1907 Canadian Imperial Bank of Commerce
Union Bank of Canada Building
Canadian Imperial Bank of Commerce (1907)
Innisfree Prairie Bank of Commerce
Prairie Bank of Commerce
Imperial Bank of Commerce

Links and documents

Construction Date(s)


Listed on the Canadian Register: 2006/03/31

Statement of Significance

Description of Historic Place

The Canadian Bank of Commerce Building is an early twentieth century, two-storey wood building situated on a double corner lot on Innisfree's main street. Built in the Neo-Classical style, the bank features a rounded pediment above the front entrance, fluted pilasters crowned by Ionic capitals, a plain frieze and a pedimented gable containing an ox-eye window.

Heritage Value

The heritage value of the Canadian Bank of Commerce Building lies in its association with the early establishment of financial institutions in Alberta's rural areas. It also possesses heritage value for its fine embodiment of the "Prairie Type" of Neo-Classical architecture commonly used for rural banks in western Canada.

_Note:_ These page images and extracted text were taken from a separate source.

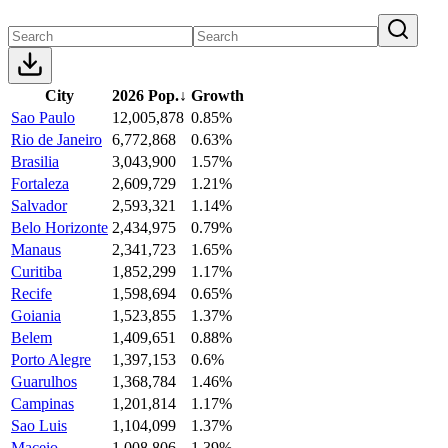
City
2026 Pop.
↓
Growth
Sao Paulo
12,005,878
0.85%
Rio de Janeiro
6,772,868
0.63%
Brasilia
3,043,900
1.57%
Fortaleza
2,609,729
1.21%
Salvador
2,593,321
1.14%
Belo Horizonte
2,434,975
0.79%
Manaus
2,341,723
1.65%
Curitiba
1,852,299
1.17%
Recife
1,598,694
0.65%
Goiania
1,523,855
1.37%
Belem
1,409,651
0.88%
Porto Alegre
1,397,153
0.6%
Guarulhos
1,368,784
1.46%
Campinas
1,201,814
1.17%
Sao Luis
1,104,099
1.37%
Maceio
1,008,806
1.39%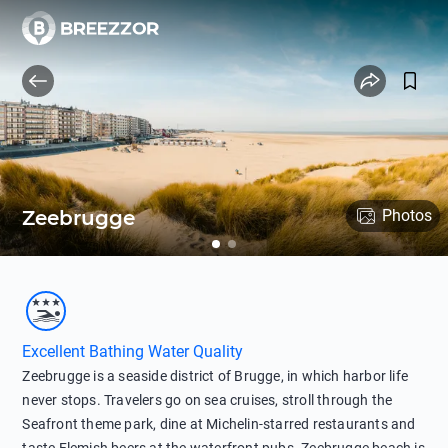
Zeebrugge
Photos
Excellent Bathing Water Quality
Zeebrugge is a seaside district of Brugge, in which harbor life
never stops. Travelers go on sea cruises, stroll through the
Seafront theme park, dine at Michelin-starred restaurants and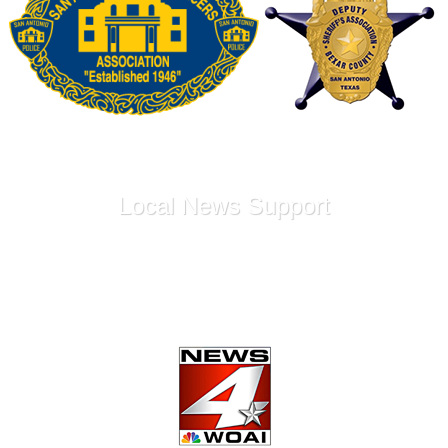
Local News Support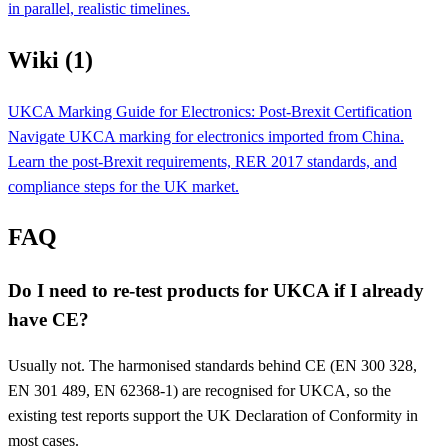
in parallel, realistic timelines.
Wiki (1)
UKCA Marking Guide for Electronics: Post-Brexit Certification
Navigate UKCA marking for electronics imported from China.
Learn the post-Brexit requirements, RER 2017 standards, and
compliance steps for the UK market.
FAQ
Do I need to re-test products for UKCA if I already
have CE?
Usually not. The harmonised standards behind CE (EN 300 328,
EN 301 489, EN 62368-1) are recognised for UKCA, so the
existing test reports support the UK Declaration of Conformity in
most cases.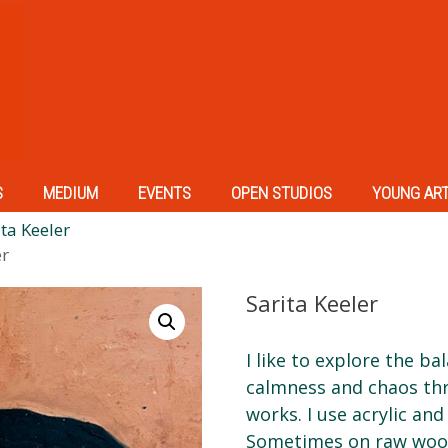
S
MEDIUM
EVENTS
OPEN STUDIOS
YOUNG AR
ta Keeler
er
Sarita Keeler
I like to explore the b
calmness and chaos thr
works. I use acrylic and 
Sometimes on raw wood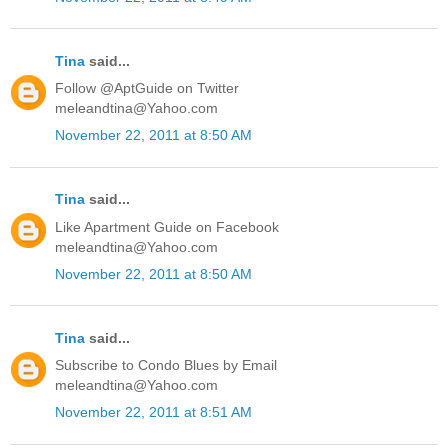
Tina
said...
Follow @AptGuide on Twitter
meleandtina@Yahoo.com
November 22, 2011 at 8:50 AM
Tina
said...
Like Apartment Guide on Facebook
meleandtina@Yahoo.com
November 22, 2011 at 8:50 AM
Tina
said...
Subscribe to Condo Blues by Email
meleandtina@Yahoo.com
November 22, 2011 at 8:51 AM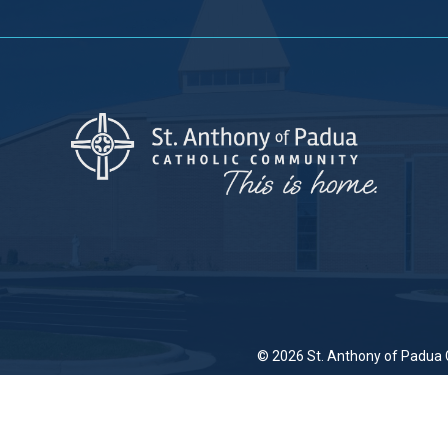
© 2026
St. Anthony of Padua 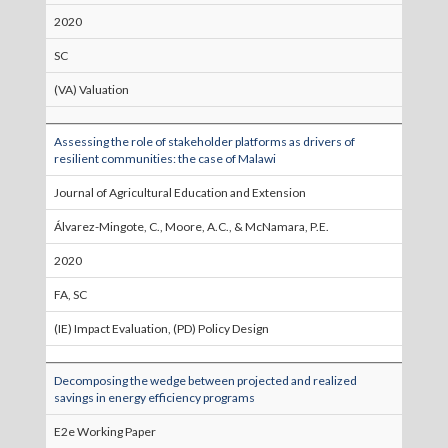
2020
SC
(VA) Valuation
Assessing the role of stakeholder platforms as drivers of
resilient communities: the case of Malawi
Journal of Agricultural Education and Extension
Álvarez-Mingote, C., Moore, A.C., & McNamara, P.E.
2020
FA, SC
(IE) Impact Evaluation, (PD) Policy Design
Decomposing the wedge between projected and realized
savings in energy efficiency programs
E2e Working Paper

In 1905, the Canadian Northern Railway (C.Nor.R) completed work on its line from Edmonton to Lloydminster. Numerous sidings had been established along the track to service the railway and its workers. One of these sidings, Delnorte, developed into a modest, but prosperous, mixed farming community that also provided services to the surrounding agricultural hinterland. Local lore has it that in 1905, Sir Edmund Walker, general manager of the Canadian Bank of Commerce, toured the Delnorte area and noted the similarities between the landscape of nearby Birch Lake and that of Innisfree, his family retreat beside Ontario's Lake Simcoe. Walker reputedly agreed to provide the settlement with a branch bank in exchange for the townsfolk renaming their community after his summer place. Perhaps as a result, Delnorte became Innisfree and, in 1906, the first Canadian Bank of Commerce branch was established in the community in temporary premises. The following year, the branch relocated to the impressive Neo-Classical bank building that it would occupy for the next nine decades. The founding of the branch bank at Innisfree mirrored the establishment of early financial institutions in other rural communities throughout the province. Banking in western Canada during the first decade of the twentieth century was both highly speculative and highly competitive; financial institutions built banks in promising settlements like Innisfree in the hopes of establishing a regional monopoly. These village banks become essential institutions in rural Alberta, integral parts of the growing agricultural economy of the province after the turn of the century. The bank at Innisfree is one of the earliest village banks still standing in Alberta.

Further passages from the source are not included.